**EXERCISE DETAILS**:
Each line that includes "chart" must be copied from the records.

**STUDY MATERIAL**:
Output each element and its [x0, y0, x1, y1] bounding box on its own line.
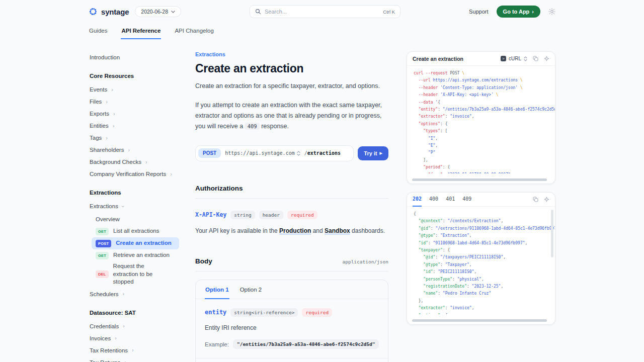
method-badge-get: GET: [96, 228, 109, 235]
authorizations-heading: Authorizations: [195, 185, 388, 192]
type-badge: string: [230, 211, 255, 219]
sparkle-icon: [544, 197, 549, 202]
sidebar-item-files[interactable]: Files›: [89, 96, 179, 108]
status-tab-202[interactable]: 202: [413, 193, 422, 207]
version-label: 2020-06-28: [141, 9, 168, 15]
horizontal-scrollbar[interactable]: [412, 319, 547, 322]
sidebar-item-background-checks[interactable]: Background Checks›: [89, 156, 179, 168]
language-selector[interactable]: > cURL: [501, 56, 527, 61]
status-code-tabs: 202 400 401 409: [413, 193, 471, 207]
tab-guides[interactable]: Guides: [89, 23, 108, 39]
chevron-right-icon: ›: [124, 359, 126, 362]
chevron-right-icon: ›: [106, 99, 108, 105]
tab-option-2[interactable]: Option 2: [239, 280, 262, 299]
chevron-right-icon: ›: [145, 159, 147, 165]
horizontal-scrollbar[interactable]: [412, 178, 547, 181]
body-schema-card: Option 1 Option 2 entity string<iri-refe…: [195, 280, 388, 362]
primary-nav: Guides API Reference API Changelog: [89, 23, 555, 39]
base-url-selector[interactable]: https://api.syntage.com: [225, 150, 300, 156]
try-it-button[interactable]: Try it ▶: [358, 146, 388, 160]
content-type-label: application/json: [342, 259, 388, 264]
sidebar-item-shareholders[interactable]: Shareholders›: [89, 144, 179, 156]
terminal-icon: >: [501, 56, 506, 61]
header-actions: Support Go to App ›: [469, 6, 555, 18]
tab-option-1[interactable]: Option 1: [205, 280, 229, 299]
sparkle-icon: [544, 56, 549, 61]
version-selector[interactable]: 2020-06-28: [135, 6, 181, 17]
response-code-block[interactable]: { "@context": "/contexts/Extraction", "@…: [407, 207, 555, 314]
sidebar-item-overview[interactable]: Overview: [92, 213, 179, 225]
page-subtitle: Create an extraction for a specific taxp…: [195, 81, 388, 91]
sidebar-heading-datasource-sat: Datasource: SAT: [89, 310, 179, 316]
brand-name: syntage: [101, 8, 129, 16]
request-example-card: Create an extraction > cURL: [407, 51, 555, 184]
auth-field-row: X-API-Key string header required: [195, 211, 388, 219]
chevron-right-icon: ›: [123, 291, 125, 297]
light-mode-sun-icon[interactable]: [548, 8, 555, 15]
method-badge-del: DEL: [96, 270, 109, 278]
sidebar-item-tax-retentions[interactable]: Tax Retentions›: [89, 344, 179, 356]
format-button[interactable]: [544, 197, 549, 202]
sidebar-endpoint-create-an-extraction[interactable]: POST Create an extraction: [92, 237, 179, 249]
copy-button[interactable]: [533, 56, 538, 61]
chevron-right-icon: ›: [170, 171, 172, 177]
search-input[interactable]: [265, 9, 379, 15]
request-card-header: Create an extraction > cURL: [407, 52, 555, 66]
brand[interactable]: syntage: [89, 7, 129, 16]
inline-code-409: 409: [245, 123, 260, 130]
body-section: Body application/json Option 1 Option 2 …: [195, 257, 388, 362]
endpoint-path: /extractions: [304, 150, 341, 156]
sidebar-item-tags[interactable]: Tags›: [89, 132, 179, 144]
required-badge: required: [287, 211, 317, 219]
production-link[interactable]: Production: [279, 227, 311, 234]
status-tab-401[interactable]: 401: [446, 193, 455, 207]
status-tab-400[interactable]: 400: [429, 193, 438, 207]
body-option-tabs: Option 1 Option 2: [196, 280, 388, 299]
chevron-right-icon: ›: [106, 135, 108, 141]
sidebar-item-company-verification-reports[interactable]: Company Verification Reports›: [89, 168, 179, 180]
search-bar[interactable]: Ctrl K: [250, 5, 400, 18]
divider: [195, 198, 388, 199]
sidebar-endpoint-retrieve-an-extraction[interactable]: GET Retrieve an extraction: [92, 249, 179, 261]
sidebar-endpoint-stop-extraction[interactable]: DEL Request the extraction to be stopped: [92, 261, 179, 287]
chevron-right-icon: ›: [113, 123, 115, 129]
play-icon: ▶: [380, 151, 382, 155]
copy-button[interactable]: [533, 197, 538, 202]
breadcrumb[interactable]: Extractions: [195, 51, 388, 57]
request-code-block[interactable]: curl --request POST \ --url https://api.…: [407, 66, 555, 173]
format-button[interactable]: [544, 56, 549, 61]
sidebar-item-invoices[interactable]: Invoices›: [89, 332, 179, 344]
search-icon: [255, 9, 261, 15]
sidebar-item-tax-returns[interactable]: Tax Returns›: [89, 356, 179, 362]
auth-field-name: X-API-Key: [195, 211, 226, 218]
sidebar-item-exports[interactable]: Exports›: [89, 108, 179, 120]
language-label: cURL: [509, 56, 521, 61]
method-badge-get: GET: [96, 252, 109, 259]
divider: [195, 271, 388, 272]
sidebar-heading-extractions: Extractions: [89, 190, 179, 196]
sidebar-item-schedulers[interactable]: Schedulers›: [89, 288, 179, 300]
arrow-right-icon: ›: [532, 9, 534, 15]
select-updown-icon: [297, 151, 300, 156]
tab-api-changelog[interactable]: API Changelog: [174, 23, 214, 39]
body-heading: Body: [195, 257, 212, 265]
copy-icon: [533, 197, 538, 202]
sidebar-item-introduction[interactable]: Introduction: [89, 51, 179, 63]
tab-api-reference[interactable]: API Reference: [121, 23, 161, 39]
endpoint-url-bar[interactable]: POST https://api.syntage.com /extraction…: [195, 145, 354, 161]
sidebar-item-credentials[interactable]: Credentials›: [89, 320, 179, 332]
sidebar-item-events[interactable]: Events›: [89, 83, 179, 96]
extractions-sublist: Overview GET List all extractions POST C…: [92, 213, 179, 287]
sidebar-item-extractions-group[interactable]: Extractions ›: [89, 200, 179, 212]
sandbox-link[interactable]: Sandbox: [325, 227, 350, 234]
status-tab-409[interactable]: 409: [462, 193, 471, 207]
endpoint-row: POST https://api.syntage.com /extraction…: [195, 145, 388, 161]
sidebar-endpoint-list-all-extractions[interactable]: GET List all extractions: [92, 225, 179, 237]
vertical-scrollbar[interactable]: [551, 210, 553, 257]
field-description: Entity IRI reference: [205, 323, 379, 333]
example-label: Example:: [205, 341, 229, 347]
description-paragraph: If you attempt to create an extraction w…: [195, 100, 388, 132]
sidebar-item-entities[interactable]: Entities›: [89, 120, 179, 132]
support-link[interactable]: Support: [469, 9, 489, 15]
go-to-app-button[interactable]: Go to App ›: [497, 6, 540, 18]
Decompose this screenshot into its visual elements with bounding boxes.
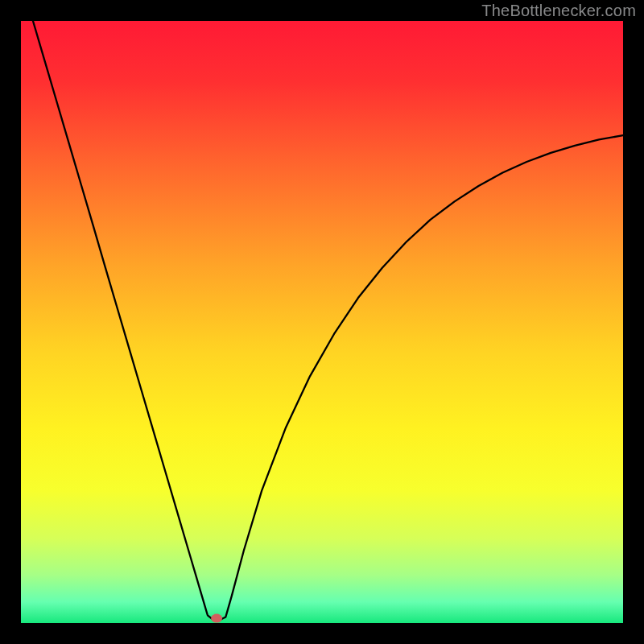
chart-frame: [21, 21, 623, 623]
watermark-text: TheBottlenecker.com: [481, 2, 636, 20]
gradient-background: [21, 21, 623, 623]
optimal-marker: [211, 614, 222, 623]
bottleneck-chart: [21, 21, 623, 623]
...
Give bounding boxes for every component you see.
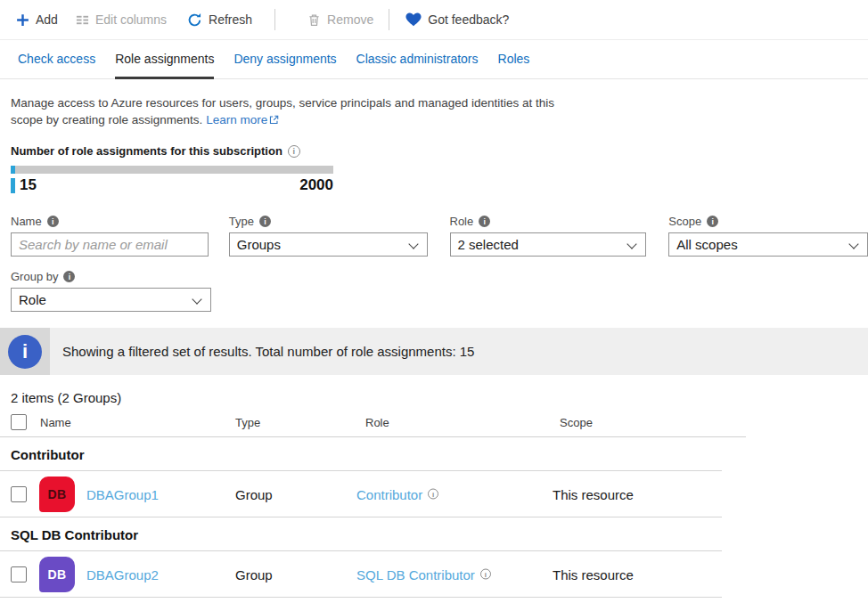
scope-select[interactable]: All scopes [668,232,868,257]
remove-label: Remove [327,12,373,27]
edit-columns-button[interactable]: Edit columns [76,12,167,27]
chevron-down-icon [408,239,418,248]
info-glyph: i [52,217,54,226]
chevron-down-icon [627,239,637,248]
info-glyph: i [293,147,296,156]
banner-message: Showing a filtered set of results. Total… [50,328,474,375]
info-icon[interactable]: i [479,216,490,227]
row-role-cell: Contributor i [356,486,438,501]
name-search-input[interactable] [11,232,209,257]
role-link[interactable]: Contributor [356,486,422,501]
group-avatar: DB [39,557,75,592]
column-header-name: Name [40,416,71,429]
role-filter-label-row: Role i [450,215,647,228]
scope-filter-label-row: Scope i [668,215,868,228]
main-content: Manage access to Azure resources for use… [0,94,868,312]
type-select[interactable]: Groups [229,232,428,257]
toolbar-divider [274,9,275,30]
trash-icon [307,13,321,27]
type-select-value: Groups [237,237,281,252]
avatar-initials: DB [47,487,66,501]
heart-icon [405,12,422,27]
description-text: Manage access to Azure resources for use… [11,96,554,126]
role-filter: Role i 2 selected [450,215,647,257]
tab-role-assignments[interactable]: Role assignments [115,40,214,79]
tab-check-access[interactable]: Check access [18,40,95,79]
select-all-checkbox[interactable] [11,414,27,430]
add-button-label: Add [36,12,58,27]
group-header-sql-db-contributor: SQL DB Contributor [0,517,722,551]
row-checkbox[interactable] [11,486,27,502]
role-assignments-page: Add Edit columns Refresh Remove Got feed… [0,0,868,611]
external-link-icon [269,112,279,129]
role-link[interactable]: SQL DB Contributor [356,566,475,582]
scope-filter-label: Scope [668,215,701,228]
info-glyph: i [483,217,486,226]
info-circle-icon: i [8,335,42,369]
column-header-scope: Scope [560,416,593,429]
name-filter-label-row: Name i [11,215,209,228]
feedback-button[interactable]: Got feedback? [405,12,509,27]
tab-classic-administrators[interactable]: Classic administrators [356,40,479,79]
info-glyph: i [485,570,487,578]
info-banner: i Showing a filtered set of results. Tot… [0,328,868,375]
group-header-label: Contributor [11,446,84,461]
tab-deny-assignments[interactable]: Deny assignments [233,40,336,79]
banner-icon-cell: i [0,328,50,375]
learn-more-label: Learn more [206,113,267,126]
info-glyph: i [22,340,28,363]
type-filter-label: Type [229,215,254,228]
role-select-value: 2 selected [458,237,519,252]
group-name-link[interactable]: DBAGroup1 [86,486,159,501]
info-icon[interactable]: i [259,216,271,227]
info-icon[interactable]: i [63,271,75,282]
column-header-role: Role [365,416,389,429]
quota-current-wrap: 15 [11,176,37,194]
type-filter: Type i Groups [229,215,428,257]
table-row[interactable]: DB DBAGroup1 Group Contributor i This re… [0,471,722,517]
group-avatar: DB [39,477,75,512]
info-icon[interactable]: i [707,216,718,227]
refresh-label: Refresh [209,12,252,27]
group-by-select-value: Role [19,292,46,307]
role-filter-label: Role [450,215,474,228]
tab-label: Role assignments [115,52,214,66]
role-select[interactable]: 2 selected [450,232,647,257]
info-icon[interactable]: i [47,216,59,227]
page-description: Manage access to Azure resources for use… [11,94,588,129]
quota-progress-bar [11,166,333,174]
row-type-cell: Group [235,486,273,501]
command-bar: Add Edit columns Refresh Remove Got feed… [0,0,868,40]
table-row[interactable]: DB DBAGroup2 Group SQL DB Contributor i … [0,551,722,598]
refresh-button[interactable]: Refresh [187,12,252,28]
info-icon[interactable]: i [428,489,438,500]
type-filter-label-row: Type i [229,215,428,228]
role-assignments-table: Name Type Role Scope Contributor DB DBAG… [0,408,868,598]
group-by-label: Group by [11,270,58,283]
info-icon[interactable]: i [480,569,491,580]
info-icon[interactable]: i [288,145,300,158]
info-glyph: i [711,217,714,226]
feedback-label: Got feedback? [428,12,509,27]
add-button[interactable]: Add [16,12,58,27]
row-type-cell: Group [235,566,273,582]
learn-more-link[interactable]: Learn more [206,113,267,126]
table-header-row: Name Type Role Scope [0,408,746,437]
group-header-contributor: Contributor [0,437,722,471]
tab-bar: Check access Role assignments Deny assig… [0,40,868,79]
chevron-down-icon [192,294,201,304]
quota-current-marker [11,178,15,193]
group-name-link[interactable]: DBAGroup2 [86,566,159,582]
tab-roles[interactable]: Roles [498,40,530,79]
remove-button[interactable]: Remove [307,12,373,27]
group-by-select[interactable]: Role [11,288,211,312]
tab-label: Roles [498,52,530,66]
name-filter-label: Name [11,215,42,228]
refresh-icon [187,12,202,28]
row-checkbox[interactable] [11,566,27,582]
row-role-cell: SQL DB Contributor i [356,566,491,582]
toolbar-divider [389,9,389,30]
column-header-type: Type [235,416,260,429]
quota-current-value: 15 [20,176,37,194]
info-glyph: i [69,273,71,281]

**RESPONSE TO THE TASK**:
chart-frame: [21, 21, 623, 623]
bottleneck-chart: [21, 21, 623, 623]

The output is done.